(Extracted page text data)

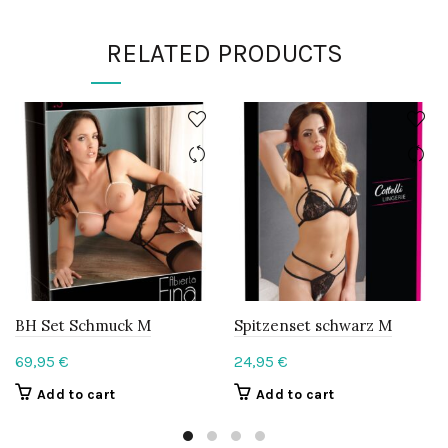
RELATED PRODUCTS
BH Set Schmuck M
Spitzenset schwarz M
69,95
€
24,95
€
Add to cart
Add to cart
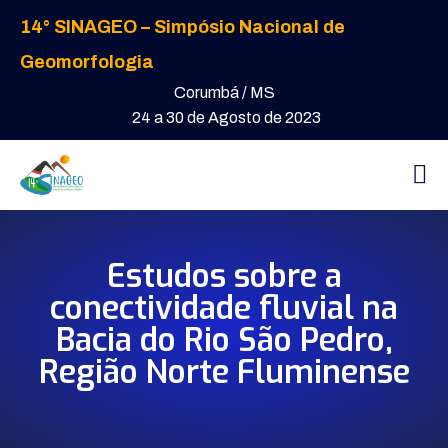
14° SINAGEO – Simpósio Nacional de
Geomorfologia
Corumbá / MS
24 a 30 de Agosto de 2023
Estudos sobre a
conectividade fluvial na
Bacia do Rio São Pedro,
Região Norte Fluminense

Work to be completed: Give back every record above word for word; the pictures have no place in it.

Task result:
RELATED PRODUCTS
BH Set Schmuck M
Spitzenset schwarz M
69,95
€
24,95
€
Add to cart
Add to cart
14° SINAGEO – Simpósio Nacional de
Geomorfologia
Corumbá / MS
24 a 30 de Agosto de 2023
Estudos sobre a
conectividade fluvial na
Bacia do Rio São Pedro,
Região Norte Fluminense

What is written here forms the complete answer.